When you click on the Nodes tab, you’ll see additional information about each of the nodes running in the cluster, and when you click on a particular node, the view focuses on the health of that one member.
The Workloads tab shows the pods running in your cluster. If you don’t have anything running, launch a workload running the
nginx image and scale it up to multiple replicas.
When you select the name of the workload, Rancher presents a page that shows information about it. At the top of this page it will show you each of the pods, which node they’re on, their IP address, and their state. Clicking on any individual pod takes us one level deeper, where now we see detailed information about only that pod. The hamburger menu icon in the top right corner lets us interact with the pod, and through this we can execute a shell, view the logs, or delete the pod.
Other tabs show information about different Kubernetes resources, including Load Balancing for ingress or services of type LoadBalancer, Service Discovery for other service types, and Volumes for information about any volumes configured in the cluster.
Use Prometheus for Monitoring
The information visible in the Rancher UI is useful for troubleshooting, but it’s not the best way to actively track the state of the cluster throughout every moment of its life. For that we’ll use Prometheus, a sibling project of Kubernetes under the care and guidance of the Cloud Native Computing Foundation. We’ll also use Grafana, a tool for converting time-series data into beautiful graphs and dashboards.
Prometheus is an open-source application for monitoring systems and generating alerts. It can monitor almost anything, from servers to applications, databases, or even a single process. In the Prometheus lexicon it monitors targets, and each unit of a target is called a metric. The act of retrieving information about a target is known as scraping. Prometheus will scrape targets at designated intervals and store the information in a time-series database. Prometheus has its own scripting language called PromQL.
Grafana is also open source and runs as a web application. Although frequently used with Prometheus, it also supports backend datastores such as InfluxDB, Graphite, Elasticsearch, and others. Grafana makes it easy to create graphs and assemble those graphs into dashboards. Those dashboards can be protected by a strong authentication and authorization layer, and they can also be shared with others without giving them access to the server itself. Grafana makes heavy use of JSON for its object definitions, which makes its graphs and dashboards extremely portable and easy to use with version control.
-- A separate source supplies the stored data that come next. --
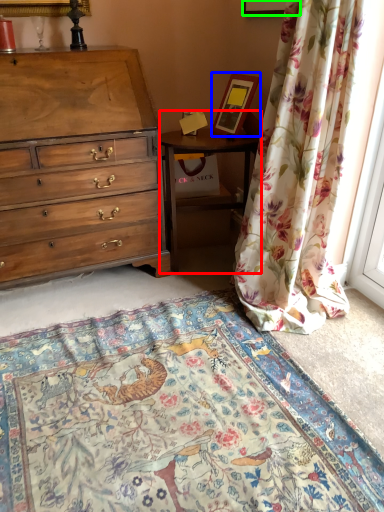 Question: Based on their relative distances, which object is nearer to nightstand (highlighted by a red box)? Choose from picture frame (highlighted by a blue box) and picture frame (highlighted by a green box).

Choices:
 (A) picture frame
 (B) picture frame

Answer: (A) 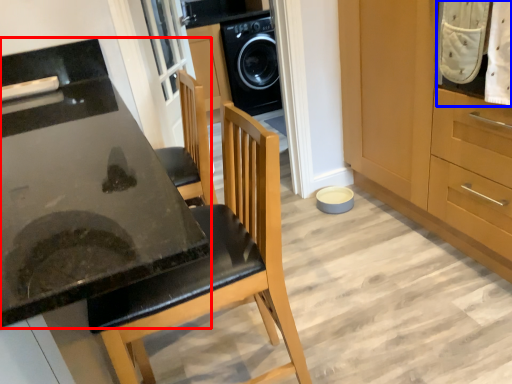 Question: Which of the following is the farthest to the observer, countertop (highlighted by a red box) or laundry (highlighted by a blue box)?

Choices:
 (A) countertop
 (B) laundry

Answer: (B) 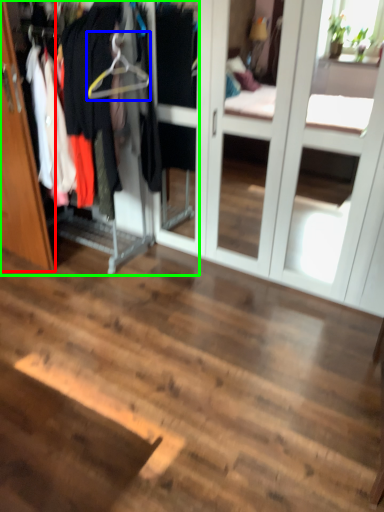 Question: Which object is positioned farthest from door (highlighted by a red box)? Select from hanger (highlighted by a blue box) and closet (highlighted by a green box).

Choices:
 (A) hanger
 (B) closet

Answer: (A) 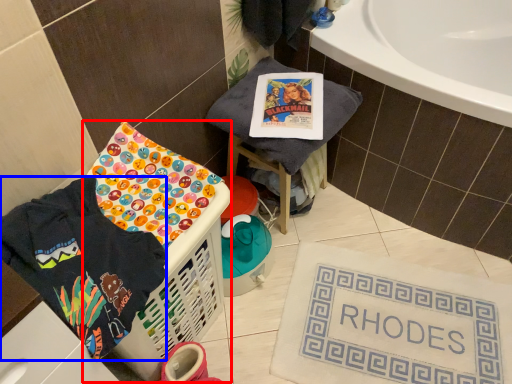 Question: Among these objects, which one is farthest to the camera, basket container (highlighted by a red box) or clothing (highlighted by a blue box)?

Choices:
 (A) basket container
 (B) clothing

Answer: (A) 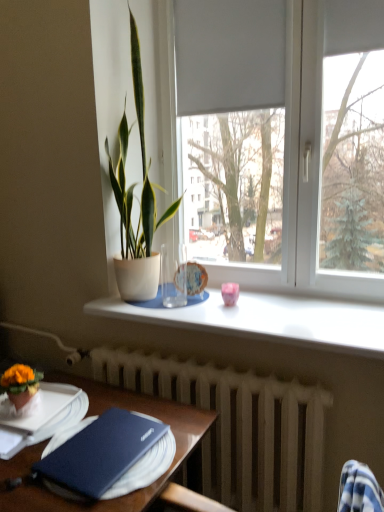 Where is `vacant space behind matte blue hardback book at lower left`? Image resolution: width=384 pixels, height=512 pixels. vacant space behind matte blue hardback book at lower left is located at coordinates (120, 404).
Rancher includes both Prometheus and Grafana in its application catalog, so we can deploy them with a few clicks.
Install Prometheus and Grafana
Visit the Catalog Apps page for your cluster and search for Prometheus. Installing it will also install Grafana and AlertManager. For this article it’s sufficient to leave everything at its defaults, but for a production deployment, read the information under Detailed Descriptions to see just how much configuration is available within the chart.
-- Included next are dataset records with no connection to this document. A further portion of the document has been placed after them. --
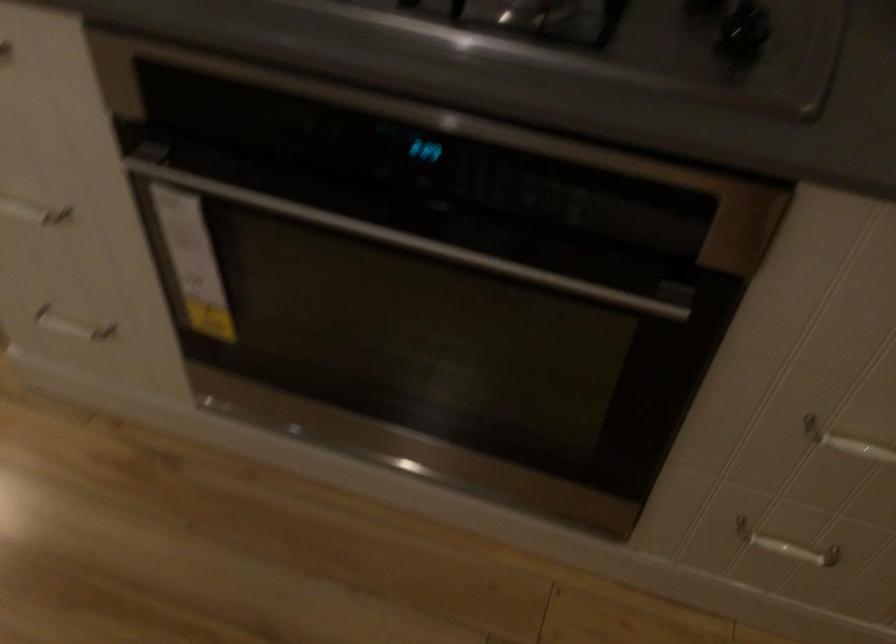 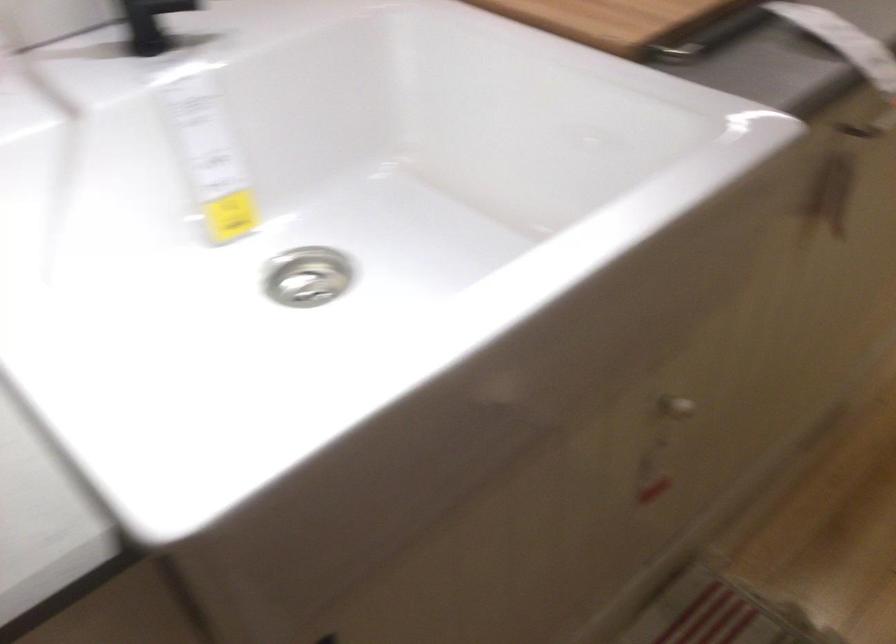 How did the camera likely rotate?

The camera's rotation is toward left-down. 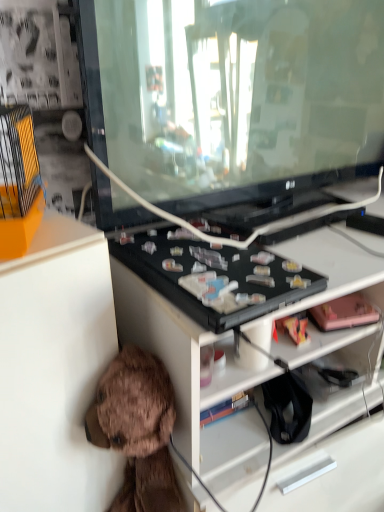 Question: From the image's perspective, is brown plush toy at lower left, positioned as the 2th toy in top-to-bottom order, on pink matte toy at right, which is the second toy in bottom-to-top order?

Choices:
 (A) no
 (B) yes

Answer: (A)

Question: Could you tell me if brown plush toy at lower left, which is the 1th toy in left-to-right order, is facing pink matte toy at right, which is the first toy in top-to-bottom order?

Choices:
 (A) yes
 (B) no

Answer: (B)

Question: Is brown plush toy at lower left, positioned as the 2th toy in top-to-bottom order, in front of pink matte toy at right, placed as the 2th toy when sorted from left to right?

Choices:
 (A) yes
 (B) no

Answer: (A)

Question: From a real-world perspective, is brown plush toy at lower left, positioned as the 2th toy in top-to-bottom order, over pink matte toy at right, which is the first toy in top-to-bottom order?

Choices:
 (A) no
 (B) yes

Answer: (A)

Question: Can you confirm if brown plush toy at lower left, positioned as the 2th toy in top-to-bottom order, is thinner than pink matte toy at right, placed as the 2th toy when sorted from left to right?

Choices:
 (A) no
 (B) yes

Answer: (A)

Question: From the image's perspective, is white matte cabinet at lower left located above or below pink matte toy at right, placed as the 2th toy when sorted from left to right?

Choices:
 (A) below
 (B) above

Answer: (A)

Question: Considering the relative positions of white matte cabinet at lower left and pink matte toy at right, which is the second toy in bottom-to-top order, in the image provided, is white matte cabinet at lower left to the left or to the right of pink matte toy at right, which is the second toy in bottom-to-top order,?

Choices:
 (A) left
 (B) right

Answer: (A)

Question: From a real-world perspective, is white matte cabinet at lower left positioned above or below pink matte toy at right, placed as the 2th toy when sorted from left to right?

Choices:
 (A) above
 (B) below

Answer: (B)

Question: Considering the positions of white matte cabinet at lower left and pink matte toy at right, which is the second toy in bottom-to-top order, in the image, is white matte cabinet at lower left bigger or smaller than pink matte toy at right, which is the second toy in bottom-to-top order,?

Choices:
 (A) small
 (B) big

Answer: (B)

Question: In the image, is transparent glass tv at center on the left side or the right side of brown plush toy at lower left, positioned as the 2th toy in top-to-bottom order?

Choices:
 (A) right
 (B) left

Answer: (A)

Question: From a real-world perspective, is transparent glass tv at center physically located above or below brown plush toy at lower left, which is the 1th toy in left-to-right order?

Choices:
 (A) above
 (B) below

Answer: (A)

Question: From the image's perspective, is transparent glass tv at center located above or below brown plush toy at lower left, the 2th toy positioned from the right?

Choices:
 (A) above
 (B) below

Answer: (A)

Question: Would you say transparent glass tv at center is inside or outside brown plush toy at lower left, the 2th toy positioned from the right?

Choices:
 (A) inside
 (B) outside

Answer: (B)

Question: Is white matte cabinet at lower left bigger or smaller than brown plush toy at lower left, which is the 1th toy in left-to-right order?

Choices:
 (A) big
 (B) small

Answer: (A)

Question: Considering the positions of white matte cabinet at lower left and brown plush toy at lower left, positioned as the 2th toy in top-to-bottom order, in the image, is white matte cabinet at lower left wider or thinner than brown plush toy at lower left, positioned as the 2th toy in top-to-bottom order,?

Choices:
 (A) wide
 (B) thin

Answer: (A)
When you click Launch, Rancher will deploy the applications into your cluster, and after a few minutes, you’ll see all of the workloads in an Active state under the
The defaults set up a Layer7 ingress using xip.io, and we can see this on the Load Balancing tab. Clicking on the link will open the Grafana dashboard.
The Prometheus installation also deployed several dashboards into Grafana, so immediately we can see information about the cluster and start to view its performance over time.
Kubernetes works tirelessly to keep your applications running, but that doesn’t free you from the obligation of staying aware of how they’re doing. As soon as you begin to rely on Kubernetes to do work for you, the responsible thing to do is deploy a monitoring system that keeps you informed and empowers you to make decisions.
Prometheus and Grafana will do this for you, and when you use Rancher, the time it would normally take to deploy these two applications is reduced to mere minutes.